Oui. De très nombreux salariés sont concernés, du plus petit salarié jusqu’à des cadres dirigeants.
Comment comprenez-vous ce type de management chez EDF ?
Nous nous interrogeons sur l’intérêt d’EDF de manager de cette façon. Une des réponses qui pourrait être faite, c’est qu’EDF cache en fait un plan social, quand on voit que la branche Commerce est passée, sans plan de restructuration, de 12 000 à 7 200 salariés. Pareil, la direction immobilière du groupe est passée de 1 500 à 400 salariés. Il y a des départs en retraite non remplacés, mais EDF pousse aussi des gens à la démission. Tous ces problèmes sont intimement liés au management d’EDF.
Des procédures jamais appliquées
Depuis une vingtaine d’années, EDF se présente comme une entreprise qui favorise la diversité et l’intégration des salariés handicapés. Quelle est la réalité ?
Elle est toute autre. Effectivement, il y a de beaux documents, de belles chartes, de beaux accords, de belles affiches, sauf que dans les faits rien n’est respecté. L’accord handicap en vigueur prévoit des procédures qui ne sont jamais appliquées par les managers. On constate que l’aménagement du poste de travail n’est pas fait, ou alors très tardivement après l’arrivée du salarié en situation de handicap. Il y a d’autres manquements. Selon l’accord, les managers doivent adapter les objectifs des salariés handicapés, ce n’est jamais fait. Ce qui a une conséquence très directe sur leur capacité à obtenir les primes sur objectifs. Il y a aussi des répercussions négatives sur les déroulements de carrière. De plus, l’absentéisme est censé ne pas figurer dans les entretiens annuels de progrès. Ça figure pourtant dedans.

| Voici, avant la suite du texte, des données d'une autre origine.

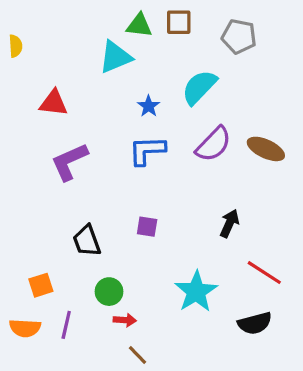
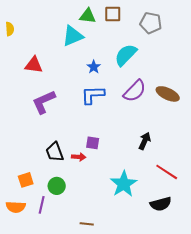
green circle: (109, 292) -> (57, 186), moved
red arrow: (125, 320) -> (79, 157), moved
brown line: (138, 355) -> (87, 224), turned -40

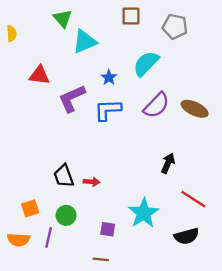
green triangle: (88, 16) -> (63, 18), moved, turned 42
purple L-shape: (44, 102) -> (72, 98), moved
purple square: (93, 143) -> (108, 229), moved

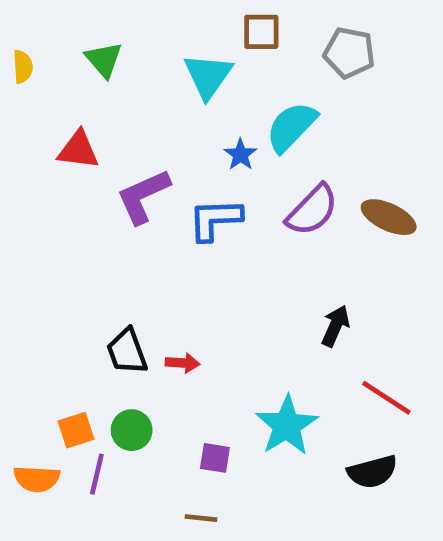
green triangle: (63, 18) -> (104, 60), moved
cyan triangle: (85, 42) -> (208, 76), moved, turned -32
blue star: (109, 77) -> (240, 155), moved
orange square: (30, 208) -> (76, 430), moved

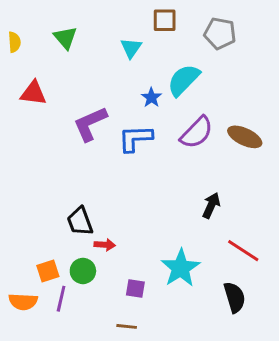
cyan triangle: (208, 76) -> (131, 48), size x0.7
red triangle: (78, 150) -> (33, 93), moved
red arrow: (183, 363) -> (105, 245), moved
black semicircle: (372, 472) -> (235, 297), turned -92

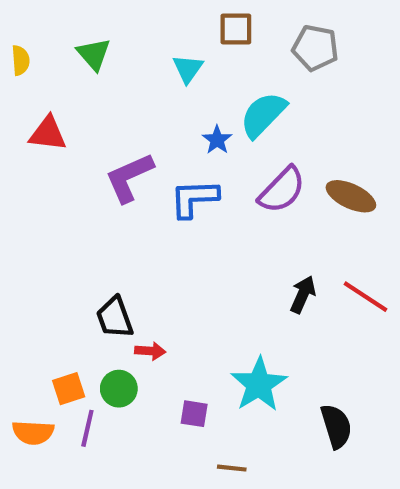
red line: (243, 251) -> (366, 297), moved
brown line: (127, 326) -> (232, 468), moved

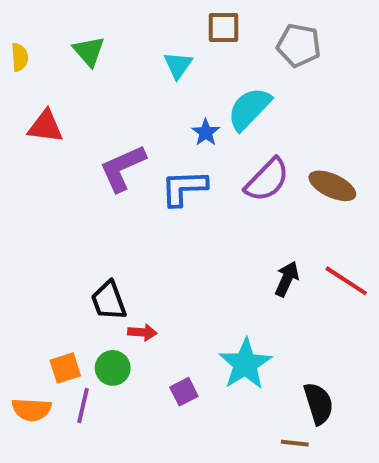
purple square: (194, 414) -> (184, 392), turned -36
brown line: (232, 468) -> (295, 443), moved

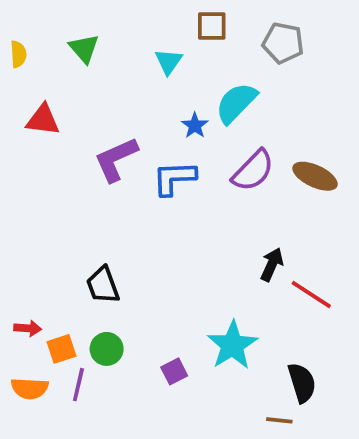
red line: (346, 281) -> (311, 294), moved
red arrow: (142, 332) -> (28, 328), moved

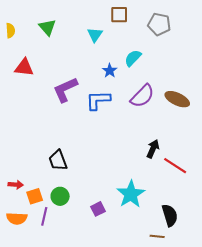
cyan semicircle: (236, 103) -> (133, 58), size x0.7

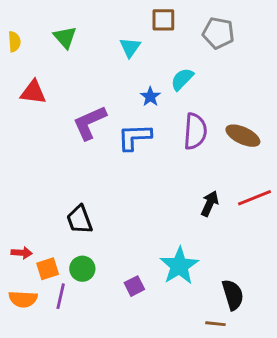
purple semicircle: (142, 96) -> (195, 131), turned -40
red line: (175, 166) -> (254, 198), moved, turned -55

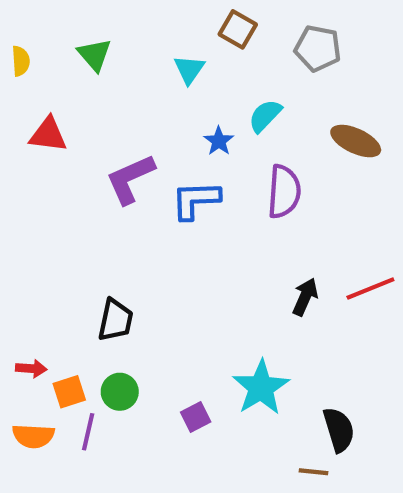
brown square: (163, 20) -> (238, 29), turned 30
brown ellipse: (243, 136) -> (356, 141), moved
black trapezoid: (79, 220) -> (116, 320), turned -148

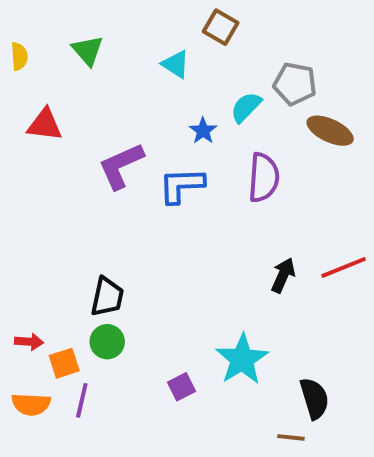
gray pentagon: (318, 48) -> (295, 84), moved
cyan triangle: (189, 69) -> (176, 64), turned -32
green circle: (120, 392) -> (107, 342), moved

EDF explique-t-elle pourquoi ce texte n’est pas appliqué sur le terrain ?
Non. EDF ne donne jamais d’explication concrète. Même des syndicats sont intervenus en demandant à quoi servait l’accord s’il n’était pas appliqué. Malgré les signalements, malgré les remontées auprès des différentes directions, il n’y jamais eu de changement, ni même d’explication. De plus, le fait que l’accord ne soit pas déployé de façon systématique, comme il devrait l’être, et être porté à la connaissance du salarié empêche des salariés handicapés d’être informés de leurs droits.
Les salariés handicapés sont-ils l’objet de discriminations chez EDF ?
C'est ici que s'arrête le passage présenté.